§ Exercise requirements
Search for the word "hàng" in the entries. Each line that holds it should be copied.

§ Task inputs
***
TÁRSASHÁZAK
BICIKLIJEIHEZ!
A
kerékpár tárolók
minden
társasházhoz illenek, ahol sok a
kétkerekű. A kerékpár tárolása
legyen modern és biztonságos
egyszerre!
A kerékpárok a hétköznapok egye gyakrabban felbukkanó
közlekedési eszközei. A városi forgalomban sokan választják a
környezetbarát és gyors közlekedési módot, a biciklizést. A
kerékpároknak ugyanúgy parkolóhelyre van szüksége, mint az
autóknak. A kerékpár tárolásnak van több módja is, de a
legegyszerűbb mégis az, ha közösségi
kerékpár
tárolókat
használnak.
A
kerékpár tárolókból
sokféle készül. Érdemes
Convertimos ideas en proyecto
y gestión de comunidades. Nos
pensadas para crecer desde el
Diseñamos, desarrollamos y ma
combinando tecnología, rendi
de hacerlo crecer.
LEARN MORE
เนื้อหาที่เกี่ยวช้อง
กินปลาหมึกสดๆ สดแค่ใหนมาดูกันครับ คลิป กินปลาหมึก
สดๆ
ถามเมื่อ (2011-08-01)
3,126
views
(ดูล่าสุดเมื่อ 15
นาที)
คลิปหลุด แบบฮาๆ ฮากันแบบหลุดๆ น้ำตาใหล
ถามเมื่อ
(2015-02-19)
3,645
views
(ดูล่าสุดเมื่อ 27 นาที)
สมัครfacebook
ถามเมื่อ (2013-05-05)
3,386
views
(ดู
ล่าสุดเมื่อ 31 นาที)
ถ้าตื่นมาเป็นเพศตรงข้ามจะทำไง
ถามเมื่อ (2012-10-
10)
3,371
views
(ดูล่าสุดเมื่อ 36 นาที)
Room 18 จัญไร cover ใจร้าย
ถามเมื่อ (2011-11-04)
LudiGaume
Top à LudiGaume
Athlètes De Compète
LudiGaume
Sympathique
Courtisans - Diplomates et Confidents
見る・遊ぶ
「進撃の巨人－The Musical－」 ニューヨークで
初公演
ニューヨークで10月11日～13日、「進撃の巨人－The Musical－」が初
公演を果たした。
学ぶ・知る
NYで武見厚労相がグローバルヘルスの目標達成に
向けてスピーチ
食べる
***
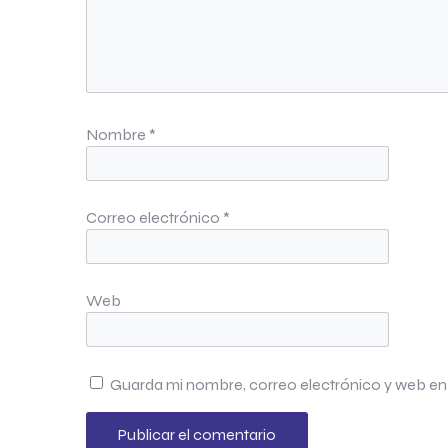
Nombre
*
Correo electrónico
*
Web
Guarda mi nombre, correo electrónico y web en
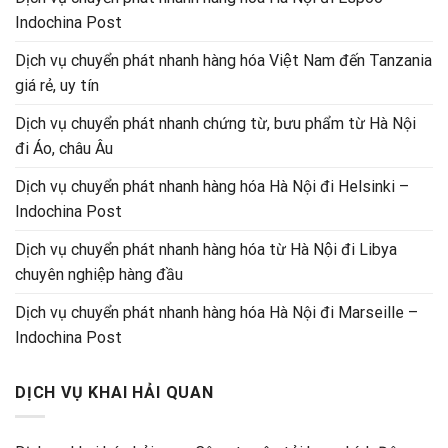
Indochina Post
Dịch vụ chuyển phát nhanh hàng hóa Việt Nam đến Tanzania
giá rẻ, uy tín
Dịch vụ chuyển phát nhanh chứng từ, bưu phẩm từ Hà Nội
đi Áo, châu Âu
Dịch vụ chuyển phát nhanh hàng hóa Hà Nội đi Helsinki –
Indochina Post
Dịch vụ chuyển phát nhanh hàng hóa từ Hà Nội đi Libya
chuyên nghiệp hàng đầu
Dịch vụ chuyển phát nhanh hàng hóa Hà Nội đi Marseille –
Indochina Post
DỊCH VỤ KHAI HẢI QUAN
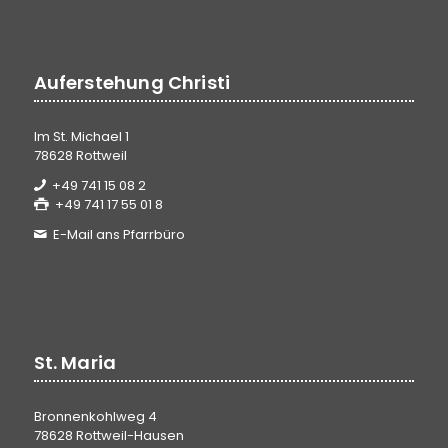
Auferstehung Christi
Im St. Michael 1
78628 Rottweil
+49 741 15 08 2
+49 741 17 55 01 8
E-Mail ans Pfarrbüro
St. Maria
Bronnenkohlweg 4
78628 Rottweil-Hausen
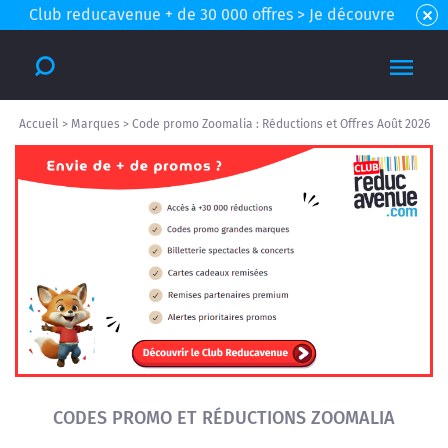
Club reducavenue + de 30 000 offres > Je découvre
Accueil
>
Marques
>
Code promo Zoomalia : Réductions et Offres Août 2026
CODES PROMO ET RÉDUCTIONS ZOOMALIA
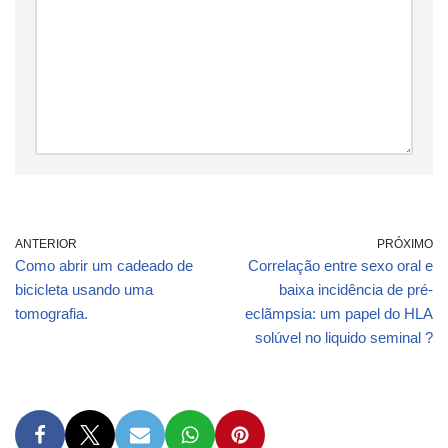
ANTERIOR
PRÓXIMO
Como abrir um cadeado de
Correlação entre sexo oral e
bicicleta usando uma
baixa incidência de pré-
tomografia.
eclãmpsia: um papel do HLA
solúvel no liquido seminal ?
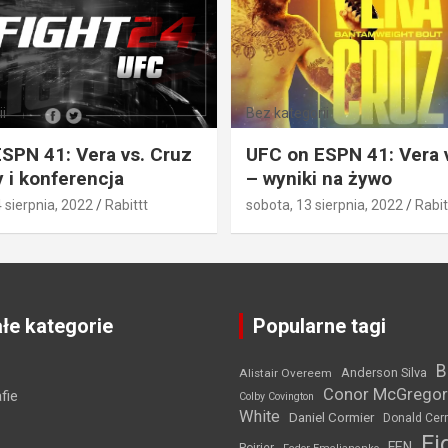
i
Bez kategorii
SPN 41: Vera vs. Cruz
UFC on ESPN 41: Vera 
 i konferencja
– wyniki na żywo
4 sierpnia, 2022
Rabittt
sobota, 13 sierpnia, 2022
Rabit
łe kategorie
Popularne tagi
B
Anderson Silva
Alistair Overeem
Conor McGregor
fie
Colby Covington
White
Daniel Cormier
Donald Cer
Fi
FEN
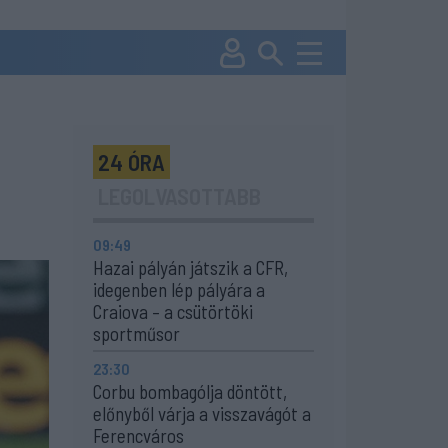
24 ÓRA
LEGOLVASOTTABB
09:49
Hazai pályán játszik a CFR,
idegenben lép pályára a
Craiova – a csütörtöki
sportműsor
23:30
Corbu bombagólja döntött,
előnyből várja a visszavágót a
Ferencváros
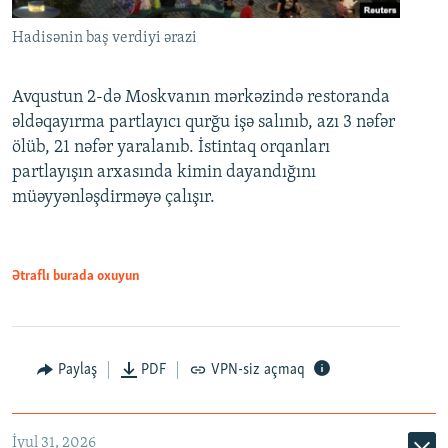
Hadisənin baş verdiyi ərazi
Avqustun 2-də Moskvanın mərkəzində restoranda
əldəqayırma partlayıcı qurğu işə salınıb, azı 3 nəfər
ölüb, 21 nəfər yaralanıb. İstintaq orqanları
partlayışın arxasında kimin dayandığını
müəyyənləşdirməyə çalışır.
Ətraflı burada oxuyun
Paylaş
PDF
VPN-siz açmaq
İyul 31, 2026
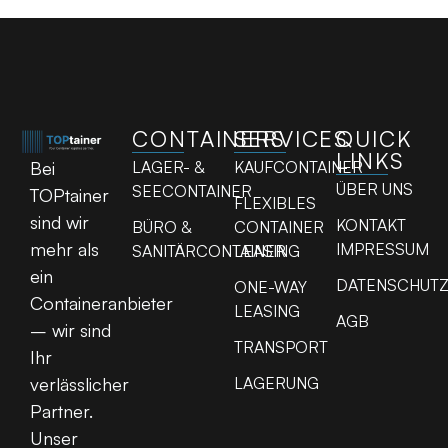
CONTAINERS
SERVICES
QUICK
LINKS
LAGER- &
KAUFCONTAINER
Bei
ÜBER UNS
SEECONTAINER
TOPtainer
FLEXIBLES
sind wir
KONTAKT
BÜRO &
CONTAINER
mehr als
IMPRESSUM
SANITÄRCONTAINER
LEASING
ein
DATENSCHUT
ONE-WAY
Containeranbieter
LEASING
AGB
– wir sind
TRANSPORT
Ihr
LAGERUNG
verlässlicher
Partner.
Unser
***
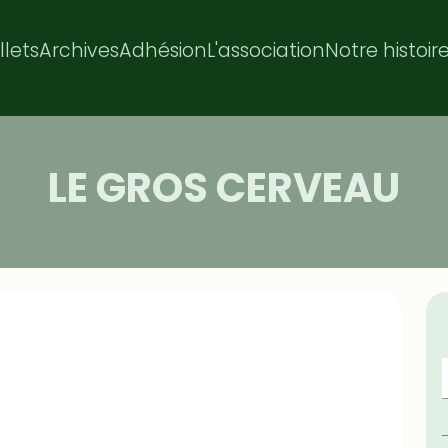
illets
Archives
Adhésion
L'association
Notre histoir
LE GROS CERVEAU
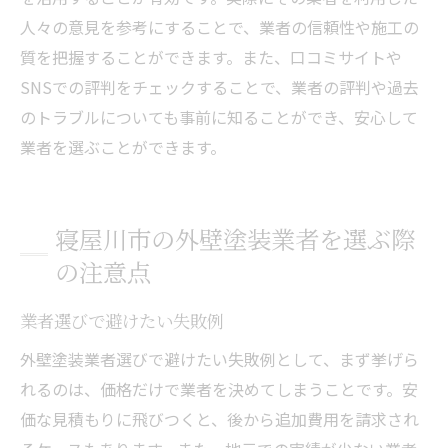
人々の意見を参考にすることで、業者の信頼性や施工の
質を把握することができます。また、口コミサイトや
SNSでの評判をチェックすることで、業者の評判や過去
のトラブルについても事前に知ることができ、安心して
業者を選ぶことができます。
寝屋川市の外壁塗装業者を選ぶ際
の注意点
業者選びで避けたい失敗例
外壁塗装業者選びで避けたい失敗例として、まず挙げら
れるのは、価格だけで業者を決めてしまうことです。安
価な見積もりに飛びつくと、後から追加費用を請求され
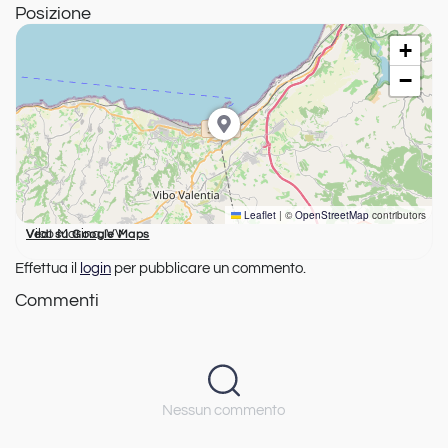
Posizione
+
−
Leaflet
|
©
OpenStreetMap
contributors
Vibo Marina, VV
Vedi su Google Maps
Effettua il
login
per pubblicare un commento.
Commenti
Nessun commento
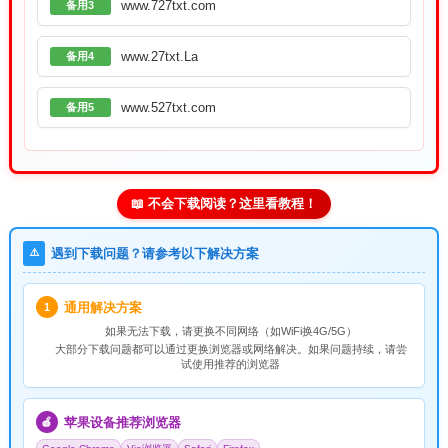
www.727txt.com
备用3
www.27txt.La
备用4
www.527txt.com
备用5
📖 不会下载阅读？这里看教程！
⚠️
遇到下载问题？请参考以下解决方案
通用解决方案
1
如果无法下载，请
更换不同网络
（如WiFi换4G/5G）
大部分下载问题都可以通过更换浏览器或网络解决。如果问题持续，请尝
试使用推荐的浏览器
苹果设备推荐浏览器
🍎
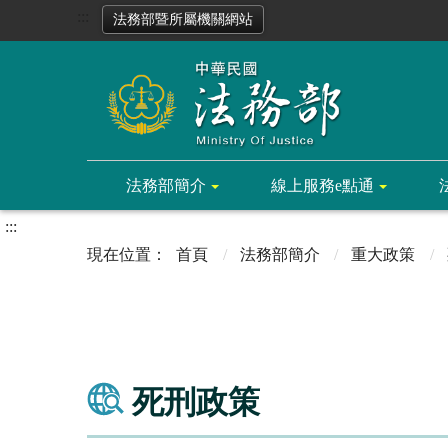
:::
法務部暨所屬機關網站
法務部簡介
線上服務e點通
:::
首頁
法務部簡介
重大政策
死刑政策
***
§ Output for this task
Dịch vụ chuyển phát nhanh hàng hóa Hà Nội đi Helsinki –
Dịch vụ chuyển phát nhanh hàng hóa Hà Nội đi Marseille –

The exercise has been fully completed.